Digitally recorded vinyl vs streaming


I know this is an hot button for many, but here goes... I like vinyl and have many albums from the 60's, 70's and 80's.  I'm interested in some 80's and 90's albums - like U2, REM, Nirvana,  but I wonder if they will sound any better than streaming since they were probably recored digitally.

mojo771

Showing 2 responses by mijostyn

Vinyl reproduction in its entirety has a unique set of characteristics/distortions that overlay any other format type as to make them all sound like vinyl playback. It does not matter how the recording was done. Once the recording is in the vinyl format it will always sound like vinyl. This is something anyone who records vinyl to high resolution digital files will tell you. Whether or not this is good or bad is another issue for others to argue about. 

@mojo771 , I am going to agree with @mikelavigne on this one.

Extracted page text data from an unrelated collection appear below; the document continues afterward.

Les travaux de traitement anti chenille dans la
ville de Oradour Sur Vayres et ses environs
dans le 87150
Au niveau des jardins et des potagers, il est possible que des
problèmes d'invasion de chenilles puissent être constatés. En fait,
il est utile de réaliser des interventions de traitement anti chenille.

I record vinyl to a hard drive on a regular basis using the same system Michael Fremer uses from Channel D. In 24/192 it is extremely hard to hear any difference between the digital recording and the album itself. For very special records like the Led Zeppelin 45 RPM box set by Classic Records it is a no brainer.

It does not matter how the record is recorded. Vinyl will always sound like vinyl with the characteristics of your system and the quality of the record added to the mix. Once an album becomes vinyl it stays vinyl from a sonic perspective even when played back from a digital file.

I am a music collector. To me streaming in not a first line modality. It is useful for listening to new material before you spend your money on the software.